One video, which gained notoriety during the fervor generated by the summer’s protests, shows a female doctor distraught over the lack of beds for sick patients. “I can’t do anything!” she shouts, “The government does nothing! We are overwhelmed!”
To the government’s credit, experts agree that Brazil needs more doctors. Brazilian nationals are encouraged to participate in Mais Médicos, and receive priority status over foreigners, but only 1000 signed up during the program’s first registration period. Participating municipalities, however, filed petitions for over 15,000 doctors. Sending more Brazilians through medical school will obviously take years, and until then, the shortage needs to be remedied somehow. But new doctors can only do so much when faced with the same old problems. Without the state stepping up to provide basic infrastructure, it is understandable why relatively few choose to work in underserved sites.

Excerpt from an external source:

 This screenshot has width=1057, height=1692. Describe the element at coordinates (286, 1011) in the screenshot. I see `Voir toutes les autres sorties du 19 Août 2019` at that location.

Brazil suffers from a litany of problems stemming from the country’s inefficient and corrupt public sector, such as poor public transportation, high taxes, and education disparities. The protests in July were an energizing moment for change, and were followed by a series of government promises. But as the resistance to foreign doctors has demonstrated, the public is wary of “quick fixes” for the country’s problems.
Indeed, despite its image as an emergent global power, Brazil suffers from some of Latin America’s lowest levels of confidence in the political system and public services, barely exceeding those in Haiti. For Brazil’s doctors, this is not just a Cuba issue. This is something bigger.